Ten controlled studies (n at least 1,664) were included: 3 RCTs (n at least 225), 4 clinical trials (n=645) and 3 quasi-experimental studies (n at least 794).
In terms of study quality, methodological flaws included selection bias, lack of blinding, low rates of participation, treatment groups not comparable at baseline, and ascertainment bias.
Group therapy (1 RCT): this was the only intervention that significantly reduced repetition of self-harm. The RCT found significantly fewer adolescents had two or more episodes of self-harm at 7 months with the intervention than with standard care. The intervention group was found to attend fewer psychotherapy appointments than the control group, but there was no significant difference between treatments in suicidal ideation.
Problem-solving therapy (1 controlled clinical trial): there were no statistically significant differences between treatments for any outcomes at the 3-month follow-up.
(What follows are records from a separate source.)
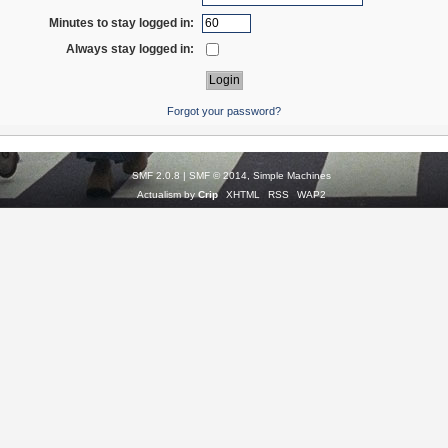
Minutes to stay logged in:
Always stay logged in:
Forgot your password?
SMF 2.0.8
|
SMF © 2014
,
Simple Machines
Actualism by
Crip
XHTML
RSS
WAP2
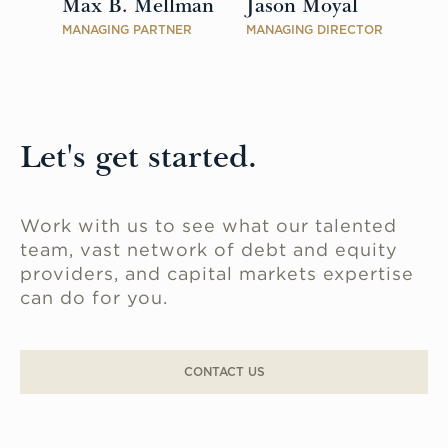
Max B. Mellman
Jason Moyal
MANAGING PARTNER
MANAGING DIRECTOR
Let's get started.
Work with us to see what our talented
team, vast network of debt and equity
providers, and capital markets expertise
can do for you.
CONTACT US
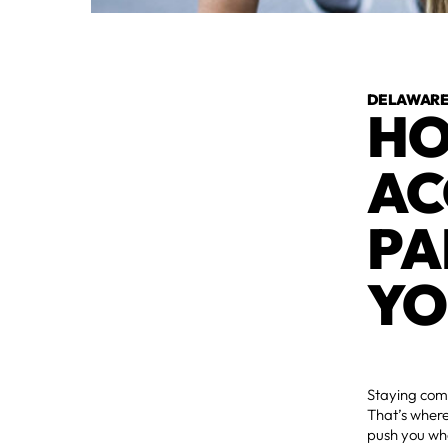
DELAWARE 
HO
AC
PA
YO
Staying comm
That’s where
push you whe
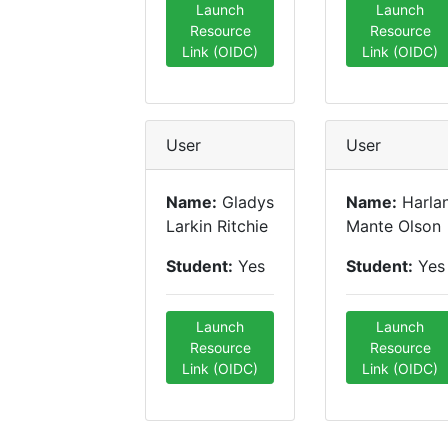
Launch
Launch
Resource
Resource
Link (OIDC)
Link (OIDC)
User
User
Name:
Gladys
Name:
Harla
Larkin Ritchie
Mante Olson
Student:
Yes
Student:
Yes
Launch
Launch
Resource
Resource
Link (OIDC)
Link (OIDC)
Intense management with outreach: 1 RCT, 2 quasi-experimental studies with historical controls, and one 3-arm quasi-experimental study with historical and contemporary controls were identified. The RCT found that the intervention reduced self-harm over 1 year, but found no difference between treatments for depression, hopelessness and suicidal ideation. Flaws included a lack of raw data, treatment groups dissimilar at baseline, and limited generalisability of the results. The other 3 studies found mixed results: two found that patients receiving the intervention had reduced rates of hospitalisation at 3 years (1 study) and reduced readmission rates for suicide attempt at 12 months (1 study), while the third found no significant difference between the interventions for repeat suicide attempts.
Readmission on demand (1 controlled trial): this study found no significant difference in readmission or suicidal behaviour at 12 months.
Enhanced family therapy: 1 RCT, 1 quasi-experimental study with medical and community control groups, and 1 quasi-experimental study with historical control were identified. The RCT found no significant differences between treatments for repetition of self-harm, adherence to psychotherapy, or in suicidal ideation at 2 and 6 months. Neither of the other studies reported suicidal behaviour or repeat self-harm. One of the studies found the intervention was not associated with greater attendance at follow-up appointments, but it was associated with reduced suicidal ideation when compared with the historical control.